Carey Haughwout, Public Defender, and Virginia Murphy, Assistant Public Defender, West Palm Beach, for appellant. Pamela Jo Bondi, Attorney General, Tallahassee, and James J. Carney, Senior Assistant Attorney General, West Palm Beach, for appellee.
Carey Haughwout, Public Defender, and Virginia Murphy, Assistant Public Defender, West Palm Beach, for appellant.
Pamela Jo Bondi, Attorney General, Tallahassee, and James J. Carney, Senior Assistant
Attorney General, West Palm Beach, for appellee.
The juvenile appeals from his delinquency adjudication for burglary of a dwelling while wearing a mask. He argues the trial court erred in denying his motion for judgment of dismissal as to the burglary's "mask" enhancement. Specifically, he argues that because he wrapped the lower part of his face in his shirt during only part of the burglary, and did not conceal his face within the home as shown by the victim's home security video recording, or during law enforcement's pursuit and apprehension of him, the state failed to prove that he covered his face with his shirt in order to conceal his identity. We disagree with the juvenile's argument. The fact that he covered his face with his shirt to conceal his identity, regardless of the length of time, is competent, substantial evidence to prove the "mask" enhancement. We affirm.
We present this opinion in three parts:
1. the state's trial evidence;
2. the juvenile's motion for judgment of dismissal on the "mask" enhancement and the trial court's ruling; and
3. our analysis.
1. The State's Trial Evidence
The state charged the juvenile with two counts: (1) burglary of a dwelling while wearing a mask; and (2) grand theft from a dwelling.
Early one evening, the victim looked at her home security video feed on her smartphone. She saw two young males breaking into her home through her backyard patio door. She called the police.
The police responded to the victim's home. One officer, looking through the home's backyard fence, saw someone trying to peek out from the home's window. The officer also heard someone walking through the home's backyard. The officer then saw two young males running from the home's backyard.
One of the males got away immediately. However, the officer was able to pursue the second male (the juvenile in this case), who wore khaki shorts and no shirt. The officer yelled at the juvenile to stop. After the juvenile turned a corner, the officer lost sight of the juvenile.
Another officer accompanied by a canine joined in pursuit of the juvenile. She and her canine located the juvenile hiding between another house and a bush. The juvenile was arrested.

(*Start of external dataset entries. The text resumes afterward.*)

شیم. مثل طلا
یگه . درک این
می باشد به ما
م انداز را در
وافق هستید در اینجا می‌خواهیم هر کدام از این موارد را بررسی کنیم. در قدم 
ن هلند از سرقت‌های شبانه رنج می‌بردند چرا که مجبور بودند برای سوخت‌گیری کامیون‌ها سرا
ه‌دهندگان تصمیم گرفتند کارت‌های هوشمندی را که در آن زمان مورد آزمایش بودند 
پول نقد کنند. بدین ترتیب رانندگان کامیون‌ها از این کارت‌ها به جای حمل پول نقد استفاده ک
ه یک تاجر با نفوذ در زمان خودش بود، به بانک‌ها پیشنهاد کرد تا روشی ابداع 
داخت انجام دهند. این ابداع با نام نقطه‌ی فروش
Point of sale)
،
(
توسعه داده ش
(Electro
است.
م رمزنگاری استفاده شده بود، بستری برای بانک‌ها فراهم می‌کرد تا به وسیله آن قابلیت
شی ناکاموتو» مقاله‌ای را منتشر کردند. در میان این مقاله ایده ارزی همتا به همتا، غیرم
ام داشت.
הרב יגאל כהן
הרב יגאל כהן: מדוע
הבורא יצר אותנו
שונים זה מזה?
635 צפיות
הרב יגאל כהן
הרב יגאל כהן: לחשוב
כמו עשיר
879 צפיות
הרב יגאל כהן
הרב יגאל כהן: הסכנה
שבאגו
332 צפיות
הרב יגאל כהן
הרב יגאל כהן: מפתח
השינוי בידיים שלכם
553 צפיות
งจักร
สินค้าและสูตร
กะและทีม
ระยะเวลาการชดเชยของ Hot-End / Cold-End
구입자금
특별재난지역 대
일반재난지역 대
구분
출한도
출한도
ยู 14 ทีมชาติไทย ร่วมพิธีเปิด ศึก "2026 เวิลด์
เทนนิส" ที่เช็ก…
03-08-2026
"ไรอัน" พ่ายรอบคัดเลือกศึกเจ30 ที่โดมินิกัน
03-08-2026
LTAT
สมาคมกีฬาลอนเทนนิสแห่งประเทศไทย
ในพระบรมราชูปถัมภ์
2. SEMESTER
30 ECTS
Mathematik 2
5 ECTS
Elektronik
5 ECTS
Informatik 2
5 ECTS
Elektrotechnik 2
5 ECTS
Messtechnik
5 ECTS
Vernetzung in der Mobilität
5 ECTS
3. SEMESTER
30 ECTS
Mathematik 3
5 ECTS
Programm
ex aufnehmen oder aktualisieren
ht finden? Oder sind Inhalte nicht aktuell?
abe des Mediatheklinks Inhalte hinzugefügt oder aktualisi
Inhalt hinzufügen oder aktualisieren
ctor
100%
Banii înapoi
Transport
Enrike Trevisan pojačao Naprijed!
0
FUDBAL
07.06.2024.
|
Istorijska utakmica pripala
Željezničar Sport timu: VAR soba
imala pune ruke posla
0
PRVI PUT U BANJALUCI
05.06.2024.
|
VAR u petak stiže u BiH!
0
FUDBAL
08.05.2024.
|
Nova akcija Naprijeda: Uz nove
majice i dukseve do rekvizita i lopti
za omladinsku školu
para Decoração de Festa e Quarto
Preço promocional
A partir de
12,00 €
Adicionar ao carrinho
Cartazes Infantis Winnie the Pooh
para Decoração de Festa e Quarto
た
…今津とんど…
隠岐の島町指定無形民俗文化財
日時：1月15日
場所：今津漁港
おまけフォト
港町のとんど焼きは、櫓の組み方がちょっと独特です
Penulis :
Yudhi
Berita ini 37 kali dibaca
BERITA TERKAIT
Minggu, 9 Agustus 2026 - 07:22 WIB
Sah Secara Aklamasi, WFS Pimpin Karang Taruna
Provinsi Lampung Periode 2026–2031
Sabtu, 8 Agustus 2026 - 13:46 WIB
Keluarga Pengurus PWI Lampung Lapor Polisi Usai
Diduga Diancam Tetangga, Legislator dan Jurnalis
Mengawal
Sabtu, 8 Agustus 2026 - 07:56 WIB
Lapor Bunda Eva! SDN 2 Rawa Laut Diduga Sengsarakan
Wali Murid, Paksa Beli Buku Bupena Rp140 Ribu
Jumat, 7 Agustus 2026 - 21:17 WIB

When the victim arrived home, she found a few items, which had been inside the home before the burglary, underneath a tree in her backyard.
Once the juvenile was in custody, the police interrogated him post–Miranda . The juvenile admitted he entered the victim's home through a damaged screen door. He also admitted that he entered the home with the intent to steal, attempted to take some of the items found in the backyard, but ultimately left empty-handed.

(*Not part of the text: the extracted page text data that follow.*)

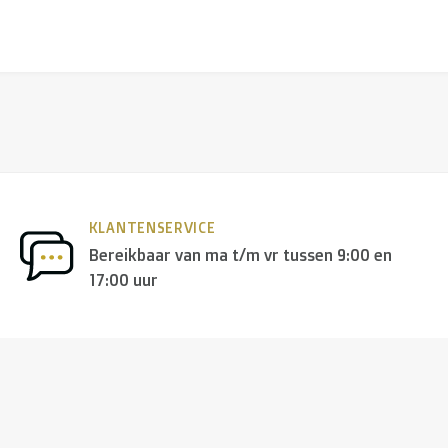
KLANTENSERVICE
Bereikbaar van ma t/m vr tussen 9:00 en
17:00 uur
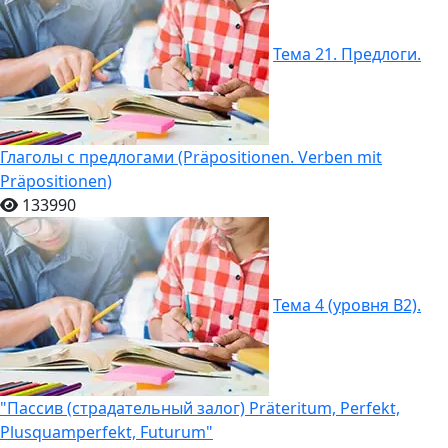
Тема 21. Предлоги.
Глаголы с предлогами (Präpositionen. Verben mit
Präpositionen)
133990
Тема 4 (уровня B2).
"Пассив (страдательный залог) Präteritum, Perfekt,
Plusquamperfekt, Futurum"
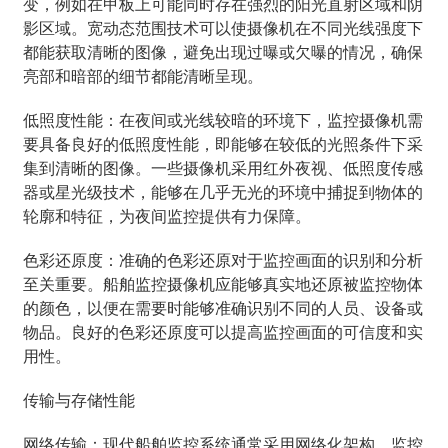
变，例如在甲板上可能同时存在强烈的阳光直射区域和阴
影区域。宽动态范围技术可以使摄像机在不同光线强度下
都能获取清晰的图像，避免出现过曝或欠曝的情况，确保
亮部和暗部的细节都能清晰呈现。
低照度性能：在夜间或光线较暗的环境下，监控摄像机需
要具备良好的低照度性能，即能够在较低的光照条件下采
集到清晰的图像。一些摄像机采用红外夜视、低照度传感
器或星光级技术，能够在几乎无光的环境中捕捉到物体的
轮廓和特征，为夜间监控提供有力保障。
色彩还原度：准确的色彩还原对于监控画面的识别和分析
至关重要。船舶监控摄像机应能够真实地还原被监控物体
的颜色，以便在需要时能够准确识别不同的人员、设备或
物品。良好的色彩还原度可以提高监控画面的可信度和实
用性。
传输与存储性能
网络传输：现代船舶监控系统通常采用网络化架构，监控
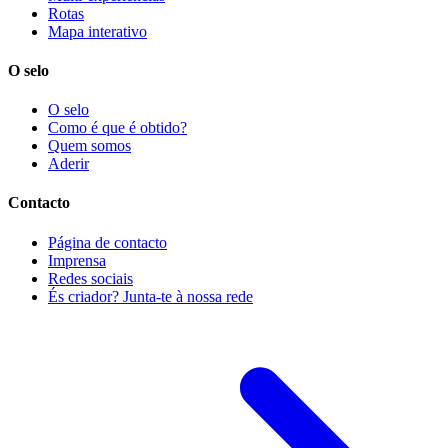
Rotas
Mapa interativo
O selo
O selo
Como é que é obtido?
Quem somos
Aderir
Contacto
Página de contacto
Imprensa
Redes sociais
És criador? Junta-te à nossa rede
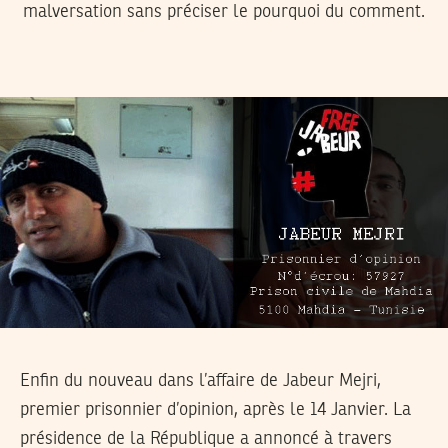
malversation sans préciser le pourquoi du comment.
Enfin du nouveau dans l’affaire de Jabeur Mejri,
premier prisonnier d’opinion, après le 14 Janvier. La
présidence de la République a annoncé à travers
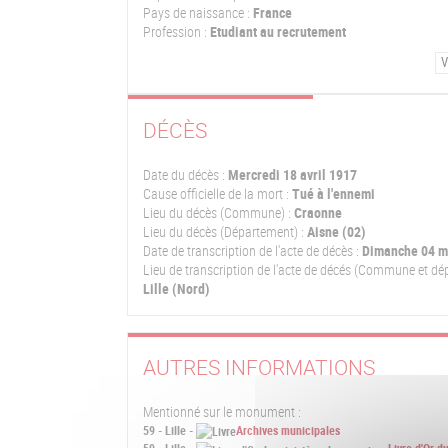
Pays de naissance :
France
Profession :
Etudiant au recrutement
V
DÉCÈS
Date du décès :
Mercredi 18 avril 1917
Cause officielle de la mort :
Tué à l'ennemi
Lieu du décès (Commune) :
Craonne
Lieu du décès (Département) :
Aisne (02)
Date de transcription de l'acte de décès :
Dimanche 04 m
Lieu de transcription de l'acte de décés (Commune et dé
Lille (Nord)
AUTRES INFORMATIONS
Mentionné sur le monument :
59 - Lille -
Archives municipales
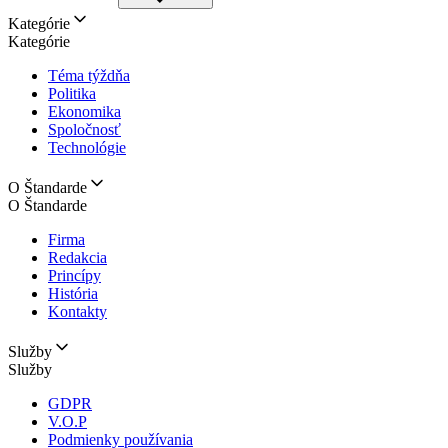
Kategórie
Kategórie
Téma týždňa
Politika
Ekonomika
Spoločnosť
Technológie
O Štandarde
O Štandarde
Firma
Redakcia
Princípy
História
Kontakty
Služby
Služby
GDPR
V.O.P
Podmienky používania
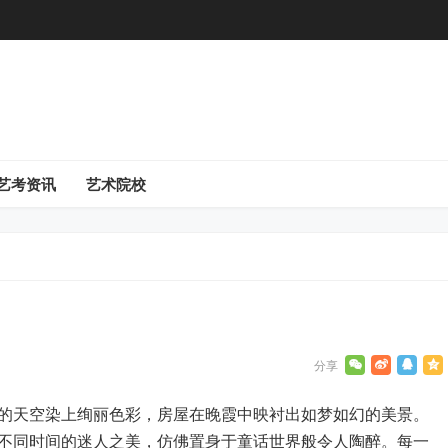
艺考资讯
艺术院校
的天空染上绚丽色彩，房屋在晚霞中映衬出如梦如幻的美景。
不同时间的迷人之美，仿佛置身于童话世界般令人陶醉。每一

The state, besides presenting the foregoing evidence, introduced the victim's home security video recording into evidence. The following is description of the video footage.

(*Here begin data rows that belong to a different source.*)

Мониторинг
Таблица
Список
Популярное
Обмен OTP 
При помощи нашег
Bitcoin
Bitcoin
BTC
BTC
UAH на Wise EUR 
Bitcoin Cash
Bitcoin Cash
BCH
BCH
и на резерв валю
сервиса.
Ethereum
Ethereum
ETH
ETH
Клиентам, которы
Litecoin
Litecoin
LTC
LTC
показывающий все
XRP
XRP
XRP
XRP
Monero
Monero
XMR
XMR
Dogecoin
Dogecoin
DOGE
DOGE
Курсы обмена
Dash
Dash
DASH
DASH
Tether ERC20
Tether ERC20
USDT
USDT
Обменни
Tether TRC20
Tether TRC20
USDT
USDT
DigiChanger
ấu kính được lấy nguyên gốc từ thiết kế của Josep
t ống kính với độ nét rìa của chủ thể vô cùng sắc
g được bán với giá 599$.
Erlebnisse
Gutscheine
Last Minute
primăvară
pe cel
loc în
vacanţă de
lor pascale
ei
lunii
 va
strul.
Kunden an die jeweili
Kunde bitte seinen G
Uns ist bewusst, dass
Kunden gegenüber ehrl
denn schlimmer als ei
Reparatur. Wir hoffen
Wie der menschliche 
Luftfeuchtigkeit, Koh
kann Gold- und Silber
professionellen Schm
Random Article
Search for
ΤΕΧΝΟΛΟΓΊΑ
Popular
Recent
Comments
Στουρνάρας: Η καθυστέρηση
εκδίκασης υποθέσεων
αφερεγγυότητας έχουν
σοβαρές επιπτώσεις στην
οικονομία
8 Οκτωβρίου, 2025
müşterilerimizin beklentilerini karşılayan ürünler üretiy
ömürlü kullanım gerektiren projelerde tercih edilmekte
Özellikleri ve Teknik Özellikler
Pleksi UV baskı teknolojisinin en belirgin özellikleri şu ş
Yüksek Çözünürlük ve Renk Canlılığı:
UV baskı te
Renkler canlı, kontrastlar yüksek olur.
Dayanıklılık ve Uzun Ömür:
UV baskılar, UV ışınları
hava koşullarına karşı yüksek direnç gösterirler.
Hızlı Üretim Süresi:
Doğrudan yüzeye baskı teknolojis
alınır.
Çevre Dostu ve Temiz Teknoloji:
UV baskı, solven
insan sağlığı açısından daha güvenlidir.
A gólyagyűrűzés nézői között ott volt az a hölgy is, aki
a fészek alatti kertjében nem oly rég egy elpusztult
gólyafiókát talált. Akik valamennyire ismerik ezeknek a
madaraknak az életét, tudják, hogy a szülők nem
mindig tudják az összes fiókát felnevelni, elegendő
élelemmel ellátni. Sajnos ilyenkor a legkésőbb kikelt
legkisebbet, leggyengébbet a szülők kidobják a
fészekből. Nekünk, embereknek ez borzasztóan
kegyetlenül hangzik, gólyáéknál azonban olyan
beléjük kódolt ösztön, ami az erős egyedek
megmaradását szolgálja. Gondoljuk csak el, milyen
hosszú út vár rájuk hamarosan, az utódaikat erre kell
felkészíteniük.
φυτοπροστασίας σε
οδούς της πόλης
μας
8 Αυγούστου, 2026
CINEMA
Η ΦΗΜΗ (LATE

At 18:20:56, two young males entered the backyard. The juvenile was wearing khaki shorts and a shirt. At that time, his face was not covered. After exploring the backyard, they approached the patio door. Once they opened the patio door, the juvenile removed his shirt and wrapped it around his face. They then propped open the door and entered the home.
At 18:22:12 (seventy-six seconds after entry), the juvenile exited the home and removed the shirt from his face. Afterwards, the two young males looked carefully around the backyard while entering and exiting the patio doorway. During this time, the juvenile had his shirt hanging around his neck, not covering his face.
At 18:28:58, the juvenile exited the home, crouched down, and again covered his face with the shirt. His face remained covered until he re-entered the home at 18:30:05 (sixty-seven seconds after covering his face with his shirt again).
At 18:31:43, the juvenile exited the house again. The shirt no longer was covering his face but instead was hanging around his neck again. For the next few minutes, the two young males exited and entered the house repeatedly.
At 18:35:38, the juvenile exited the house wearing the shirt wrapped around his face again. He continued wearing the shirt around his face for a few minutes until he re-entered the home.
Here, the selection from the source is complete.